───── Data listing ─────
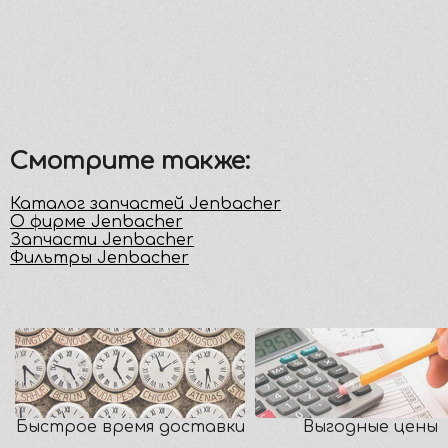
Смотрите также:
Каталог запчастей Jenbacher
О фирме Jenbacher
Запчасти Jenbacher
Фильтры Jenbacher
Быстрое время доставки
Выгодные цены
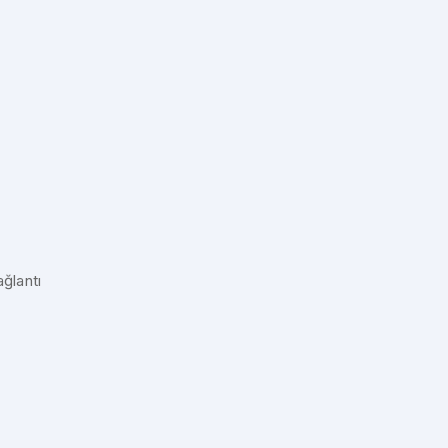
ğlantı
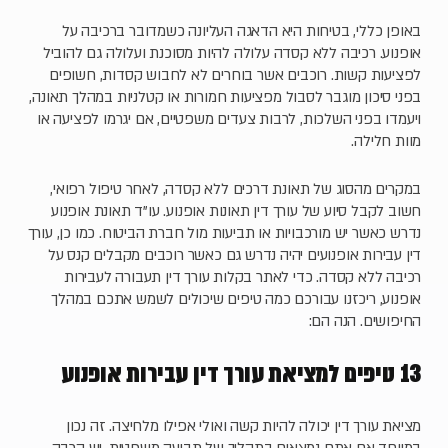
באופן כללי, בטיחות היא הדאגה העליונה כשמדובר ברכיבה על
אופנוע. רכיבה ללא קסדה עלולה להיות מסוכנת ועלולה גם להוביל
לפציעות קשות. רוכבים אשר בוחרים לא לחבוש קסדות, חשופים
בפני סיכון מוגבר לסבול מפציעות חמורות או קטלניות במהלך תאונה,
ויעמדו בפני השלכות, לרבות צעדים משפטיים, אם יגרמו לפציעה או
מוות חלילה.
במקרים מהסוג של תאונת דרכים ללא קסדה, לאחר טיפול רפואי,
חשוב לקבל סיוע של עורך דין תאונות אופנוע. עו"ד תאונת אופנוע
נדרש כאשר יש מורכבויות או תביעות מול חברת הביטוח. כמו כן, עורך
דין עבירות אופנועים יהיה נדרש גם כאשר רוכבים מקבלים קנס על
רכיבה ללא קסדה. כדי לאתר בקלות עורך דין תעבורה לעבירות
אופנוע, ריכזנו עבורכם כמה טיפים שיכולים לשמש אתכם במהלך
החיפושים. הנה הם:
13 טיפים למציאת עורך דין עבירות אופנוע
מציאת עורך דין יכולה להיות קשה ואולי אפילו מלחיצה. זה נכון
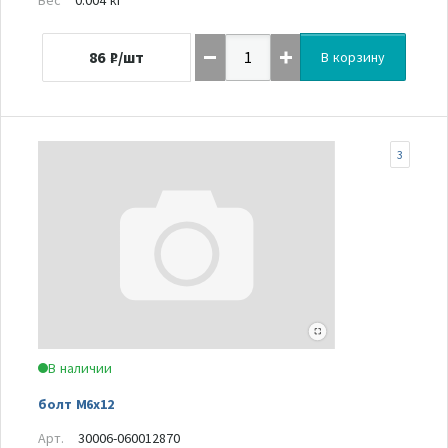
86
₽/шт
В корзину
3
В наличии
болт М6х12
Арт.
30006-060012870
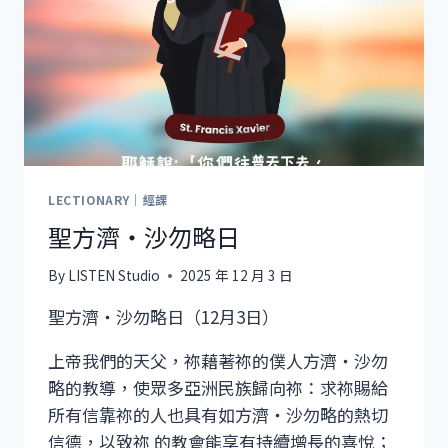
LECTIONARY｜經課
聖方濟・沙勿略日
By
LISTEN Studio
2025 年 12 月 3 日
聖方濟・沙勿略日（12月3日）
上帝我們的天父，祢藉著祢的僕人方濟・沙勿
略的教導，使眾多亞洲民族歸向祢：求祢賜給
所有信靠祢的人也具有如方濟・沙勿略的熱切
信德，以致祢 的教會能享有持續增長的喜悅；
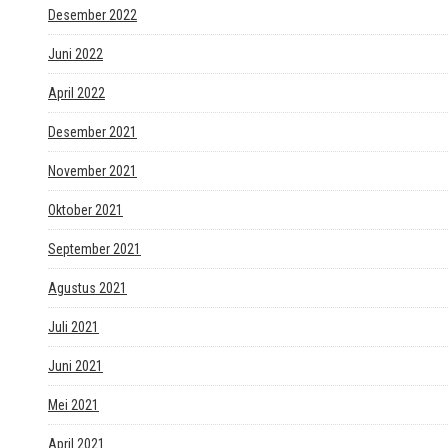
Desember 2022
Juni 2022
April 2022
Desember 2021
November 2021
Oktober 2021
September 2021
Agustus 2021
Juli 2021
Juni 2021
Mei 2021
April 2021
─────
## What you have to do
Reproduce the lines above beginning at the line that contains "נדרש כאשר יש" and ending at the line that contains "LISTEN Studio". No pictures.

## Your solution
נדרש כאשר יש מורכבויות או תביעות מול חברת הביטוח. כמו כן, עורך
דין עבירות אופנועים יהיה נדרש גם כאשר רוכבים מקבלים קנס על
רכיבה ללא קסדה. כדי לאתר בקלות עורך דין תעבורה לעבירות
אופנוע, ריכזנו עבורכם כמה טיפים שיכולים לשמש אתכם במהלך
החיפושים. הנה הם:
13 טיפים למציאת עורך דין עבירות אופנוע
מציאת עורך דין יכולה להיות קשה ואולי אפילו מלחיצה. זה נכון
86
₽/шт
В корзину
3
В наличии
болт М6х12
Арт.
30006-060012870
LECTIONARY｜經課
聖方濟・沙勿略日
By
LISTEN Studio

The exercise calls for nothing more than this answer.